EXERCISE> Below are records to return verbatim; the pictures are to be dropped.

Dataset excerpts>

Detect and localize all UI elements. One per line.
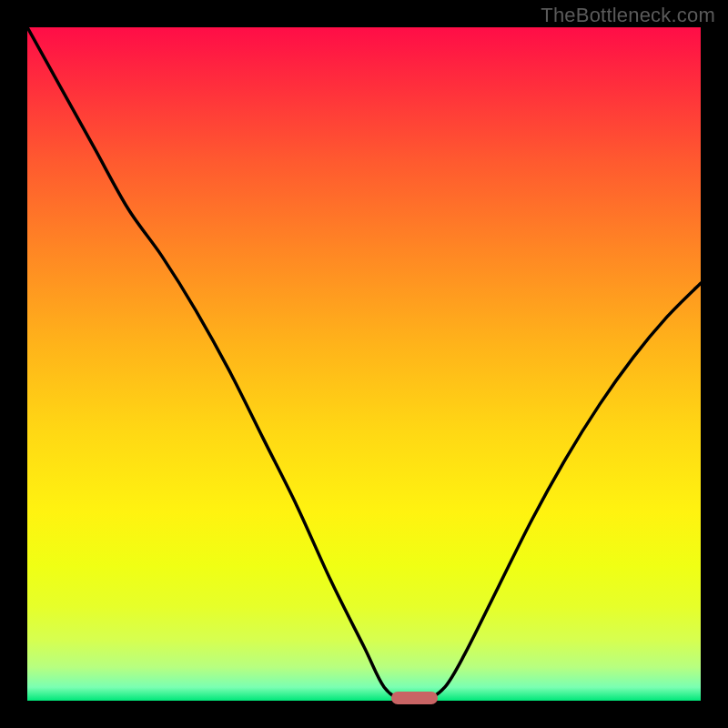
curve-svg bbox=[27, 27, 701, 701]
plot-area bbox=[27, 27, 701, 701]
watermark-text: TheBottleneck.com bbox=[541, 4, 715, 27]
bottleneck-curve bbox=[27, 27, 701, 701]
chart-frame: TheBottleneck.com bbox=[0, 0, 728, 728]
minimum-marker bbox=[391, 692, 437, 704]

COMPLETED EXERCISE>
Detect and localize all UI elements. One per line.
curve-svg bbox=[27, 27, 701, 701]
plot-area bbox=[27, 27, 701, 701]
watermark-text: TheBottleneck.com bbox=[541, 4, 715, 27]
bottleneck-curve bbox=[27, 27, 701, 701]
chart-frame: TheBottleneck.com bbox=[0, 0, 728, 728]
minimum-marker bbox=[391, 692, 437, 704]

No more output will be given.